I've got quite a few classes that are arranged in a hierarchical structure, but the base classes because of how they are used, cannot have virtual destructors. (It would have been so much easier if they could have!) Essentially they're just aggregates of data. The problem I have is, I need to create varying types and call methods on these derived classes, but also (afterwards) call methods of the base class. You could solve this by calling the base class methods in every switch case, but that seems ugly, so I was looking at a way of calling them outside of the switch. The problem I have here is that I have base pointer pointing to a derived object and no-knowledge of which derived object it actually is and because the base has no virtual destructor, it'll memory leak if deleted through the base pointer. So this is what I came up with:

class Base
{
    public:
      Base() { std::cout << "Base constructor called" << std::endl; }
      ~Base() { std::cout << "Base destructor called" << std::endl; }
      void SetTimer(void) {}
      void SetStatus(void) {}
      void SetLogger(void) {}
    protected:
      uint32_t data1, data_2;
      uint32_t data3;
};

class Derived1 : public Base
{
  public:
    Derived1() { std::cout << "Derived1 constructor called" << std::endl; }
    ~Derived1() { std::cout << "Derived1 destructor called" << std::endl; }
    void Special1(void) { data1 = data2 = 0; }
};

class Derived2 : public Base
{
  public:
    ~Derived2() { std::cout << "Derived2 destructor called" << std::endl; }
    void Special2(void) { data3 = 0; }
};

class Derived3 : public Base
{
  public:
    ~Derived3() { std::cout << "Derived3 destructor called" << std::endl; }
    void Special3(void) { data1 = data2 = data3 = 0; }
};

//template<typename T>
//struct deleter
//{
//  void operator()(T* p) const { delete p; }
//};

int main(int argc, char** argv)
{
  int cl = 1;
  {
    auto deleter = [](auto* t) { delete static_cast<decltype(t)>(t); };

//    std::unique_ptr<Base, deleter<Base*>> d1;
    std::unique_ptr<Base, decltype(deleter)> d1(new Base(), deleter);

    switch (cl)
    {
      case 1:
      {
        d1 = std::unique_ptr<Derived1, decltype(deleter)>(new Derived1(), deleter);
//        d1 = std::unique_ptr<Derived1, decltype(deleter<Derived1*>)>(new Derived1(), deleter<Derived1*>());
        static_cast<Derived1*>(d1.get())->Special1();
        break;
      }
      case 2:
      {
        d1 = std::unique_ptr<Derived2, decltype(deleter)>(new Derived2(), deleter);
        static_cast<Derived2*>(d1.get())->Special2();
        break;
      }
      case 3:
      {
        d1 = std::unique_ptr<Derived3, decltype(deleter)>(new Derived3(), deleter);
        static_cast<Derived3*>(d1.get())->Special3();
        break;
      }
    }

    d1.get()->SetLogger();
    d1.get()->SetStatus();
    d1.get()->SetTimer();
  }
  return 0;
}

So in each case statement, I have to create a new object type, but need something that I can use later to call base methods on. As you can see in the commented out code, I did think about using a functor to get around the unique_ptr<> declaration, but couldn't think of a good way to make it work.

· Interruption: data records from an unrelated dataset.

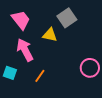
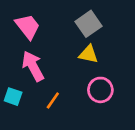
yellow triangle: (50, 35) -> (88, 54), moved
pink circle: (90, 68) -> (100, 90), moved

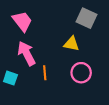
gray square: (88, 24) -> (86, 18), moved, turned -30
orange line: (53, 101) -> (45, 73), moved, turned -40

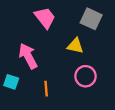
pink trapezoid: (22, 21) -> (45, 18), moved
orange line: (45, 73) -> (46, 89), moved

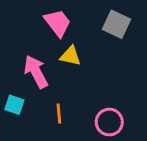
yellow triangle: (75, 46) -> (70, 56), moved
pink circle: (85, 76) -> (109, 122), moved

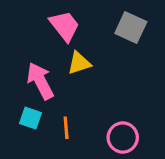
yellow triangle: (70, 56) -> (79, 63), turned -30
cyan square: (14, 105) -> (31, 118), moved

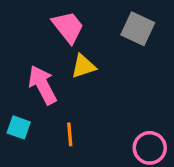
cyan square: (31, 118) -> (19, 127), moved
pink circle: (123, 138) -> (150, 148), moved

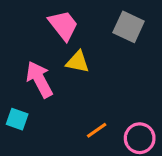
yellow triangle: (83, 66) -> (78, 62), turned 30
orange line: (70, 134) -> (97, 130), moved, turned 60

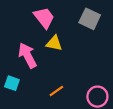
orange line: (97, 130) -> (56, 91), moved

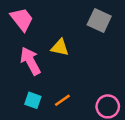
pink trapezoid: (44, 18) -> (22, 19), moved
cyan square: (12, 83) -> (33, 100), moved

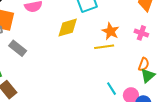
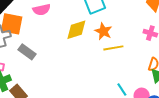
orange star: (110, 31) -> (103, 31), moved

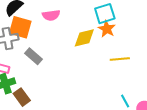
orange star: (103, 31) -> (107, 29), moved

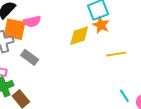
pink semicircle: (51, 15) -> (32, 21), moved

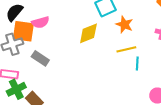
orange star: (101, 25) -> (124, 24), moved
cyan line: (124, 96) -> (137, 63), moved, turned 40

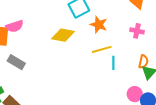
yellow diamond: (88, 33) -> (63, 35), turned 35

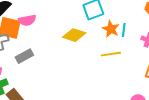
gray rectangle: (16, 62) -> (24, 56), turned -66
cyan line: (113, 63) -> (124, 30), moved

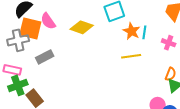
pink semicircle: (27, 20) -> (48, 21), turned 66
yellow diamond: (74, 35) -> (82, 27), moved

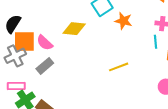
pink semicircle: (48, 21) -> (45, 43), moved
cyan line: (144, 32) -> (156, 42), moved
yellow line: (131, 56) -> (119, 67), moved

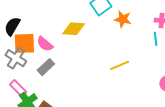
gray cross: (15, 56) -> (16, 58), turned -30
pink rectangle: (16, 86) -> (18, 88), turned 48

My biggest issue is with this line:

std::unique_ptr<Base, decltype(deleter)> d1(new Base(), deleter);

It just doesn't seem like its nice to be creating a base class only because I need to supply a deleter at declaration time. As you can see, I thought about the functor approach, but that didn't seem to help as the templated functor would have a different declaration than the std::unique_ptr.

Now I don't know if it's a code issue here or whether I've just chosen a bad design pattern to do this kind of thing or whether the code I've got commented out could be made to work. Anyway, any help would be appreciated.

EDIT EDIT

Thanks for the help, but there must be NO virtual methods or virtual destructors in the class hierarchy because the created object must be completely standard layout compliant. So std::is_standard_layout<>::value should return true. So whilst I appreciate people saying that having no virtual destructors is a strange requirement, it's what I've got to work with. (Oh and it IS a perfectly legitimate use-case to have inheritance without having virtual functions.)

Answer 1

It would be preferable for you to rewrite your code in a way to avoid those problems.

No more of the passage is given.